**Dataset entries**
***
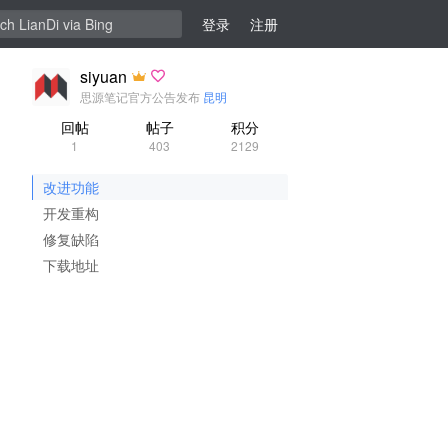
登录
注册
siyuan
思源笔记官方公告发布
昆明
回帖
帖子
积分
1
403
2129
改进功能
开发重构
修复缺陷
下载地址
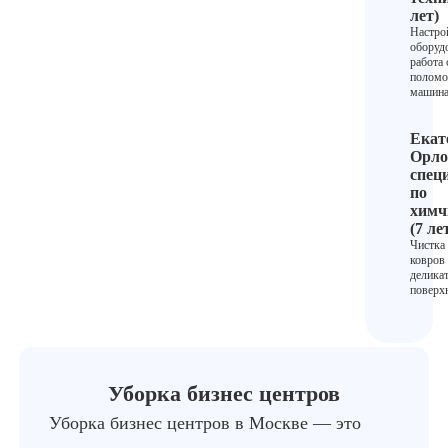
лет)
Настро
оборуд
работа 
полом
машина
Екат
Орло
спец
по
химч
(7 ле
Чистка
ковров
делика
поверх
Уборка бизнес центров
Уборка бизнес центров в Москве — это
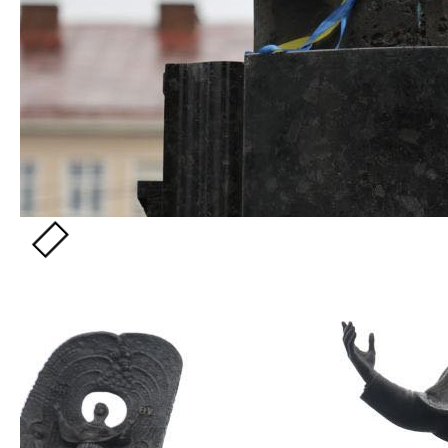
Львівщини виконали тематичні пісні.
Зазначимо, до покладання квітів долучились влада
міста та області, представники різних громадських
організацій, культурні діячі тощо.
У Львові вшанували пам’ять Тараса Шевченка
Фото — ЛМР
У Львові вшанували пам’ять Тараса Шевченка
Фото — ЛМР
Читайте також: Рятувальники показали, як
відбувалася ліквідація наслідків ракетного
обстрілу на Львівщині, — ВІДЕО
[ad_2]
Источник:
032.ua
Читайте також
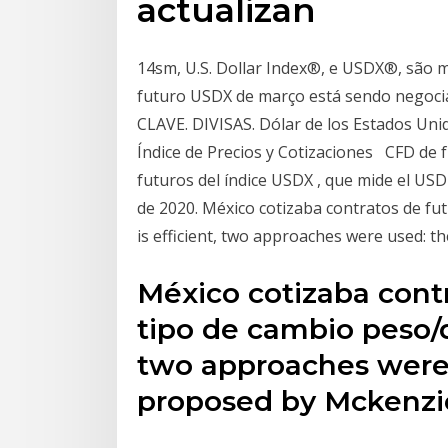
actualizan
14sm, U.S. Dollar Index®, e USDX®, são 
futuro USDX de março está sendo negoc
CLAVE. DIVISAS. Dólar de los Estados Un
Índice de Precios y Cotizaciones CFD de 
futuros del índice USDX , que mide el US
de 2020. México cotizaba contratos de f
is efficient, two approaches were used: 
México cotizaba contr
tipo de cambio peso/d
two approaches were 
proposed by Mckenz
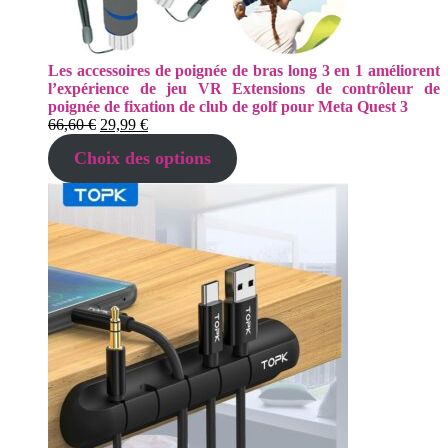
Les accessoires de poignée de bras long 3 en 1 améliorent
l’expérience de jeu VR Extensions de contrôleur de
poignée de fixation de club de golf pour Meta Quest 3
Le
Le
66,60
€
29,99
€
prix
prix
Choix des options
initial
actuel
était :
est :
66,60 €.
29,99 €.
***
**Work order**
Which lines in the records above hold the string "México"? Copy each of them.

**Answer space**
de 2020. México cotizaba contratos de f
México cotizaba contr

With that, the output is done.